U.S., Europe gulf opens at NATO summit
European objections keep Georgia, Ukraine off membership track, but US plans for missile-defense program in Europe gets an endorsement.
from the April 4, 2008 edition
Page 3 of 3
President Sarkozy said Thursday that France would fully rejoin NATO's military command by the end of this year. France left NATO in 1966, but in the late 1990s, under former President Jacques Chirac, it began a path of reintegration. Sarkozy set a deadline for France – by the end of its six-month rotating presidency of the European Union, set to begin in July.
After the cold war and under the rule of President Boris Yeltsin, the expansion of NATO eastward into Russian spheres of influence took place with scant thought for Moscow's opinion.
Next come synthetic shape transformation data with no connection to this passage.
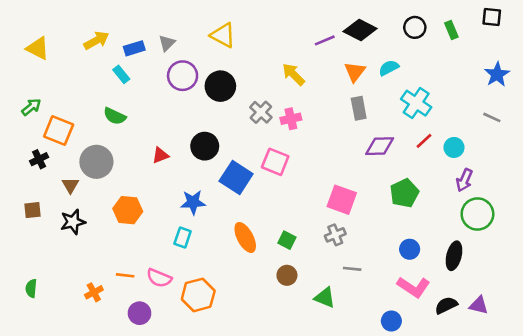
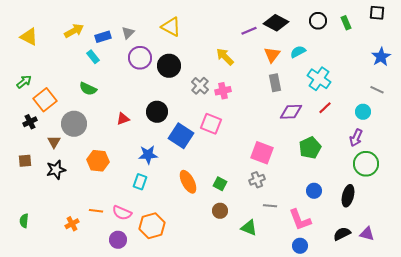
orange square: (59, 130) -> (45, 100), turned 30
cyan circle: (454, 147) -> (363, 112), moved
pink L-shape: (414, 287) -> (300, 220), moved, turned 35
purple circle: (139, 313) -> (118, 240), moved

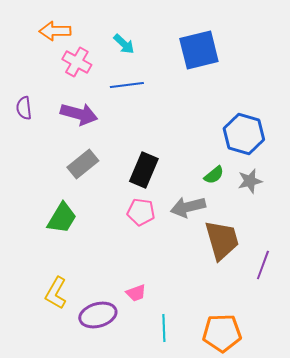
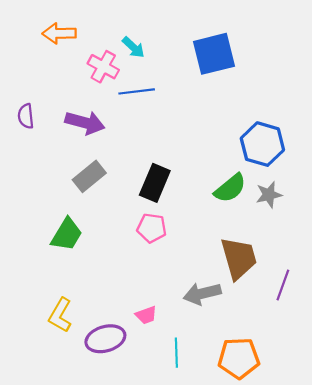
pink cross: (77, 62) -> (103, 67), moved
green semicircle: (214, 175) -> (230, 188), size x1.5
gray arrow: (188, 207) -> (202, 294), moved

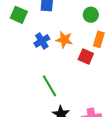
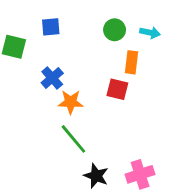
orange star: (64, 40) -> (71, 102), moved

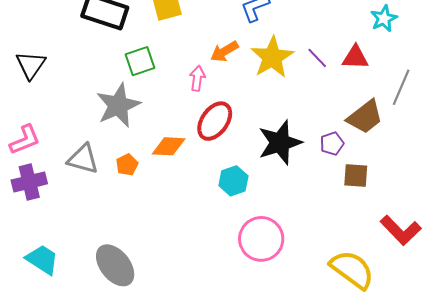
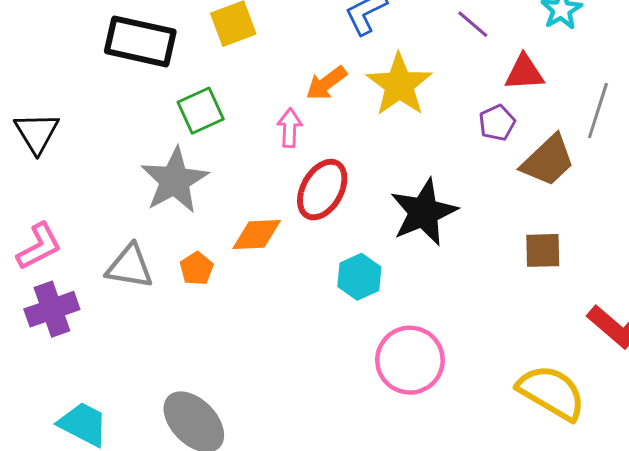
purple line: (317, 58) -> (473, 24), moved
purple pentagon: (332, 144) -> (497, 123), moved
Yet Putin has so changed this position that East European members of NATO, who feel they understand the Russian bear better, are critical of what they often term NATO's "appeasement" of Moscow by older NATO states who are wary of allowing Ukraine and Georgia to join.
"We seem to want a strategic partnership with a country that targets us every time we say we disagree with it," said Estonian President Toomas Ilves, whose country recently endured a cyberattack from Russia that shut down the Internet for a week. "I think we should take Russia more seriously."
NATO officials agreed to set up a cyberattacks defense group, along with an energy-security team, a result of concern over Russia.
Strains continued over what Defense Secretary Robert Gates criticized as a "two-tiered" alliance system, in which some nations can pick and choose when and how to defend each other. Germany has been singled out for refusing to deploy troops in combat areas in Afghanistan and the French and Canadians have also been critical. Yet Berlin has countered that the Afghan mission it originally undertook was a rebuilding and civil-society mission that did not involve combat.
Mr. Heisbourg argues the alliance was always multitiered, but the fact that NATO was never deployed hid this fact.
Polish foreign minister Radoslaw Sikorski responding to the question of such hard fighting in the summit hallways, said that vigorous debate and disagreements were perfectly acceptable if not desirable inside NATO. "It is an alliance of free nations….In the Warsaw Pact we had no disagreement."
Macedonia's lack of an invitation is expected to play badly in Skopje. "I have a bad feeling in my gut," said a senior political figure contacted by phone from Bucharest. Greece did change its position to allow the name Macedonia along with another adjective, like New Macedonia – but Skopje insists on the Republic of Macedonia, "because no one can tell you what you should be called," the political leader said. Heisbourg blames Athens, saying that "Macedonia is an incredible success story ... how the Greeks could further instability on their own northern border, in the Balkans, is incredible. They are acting as if this is 1912."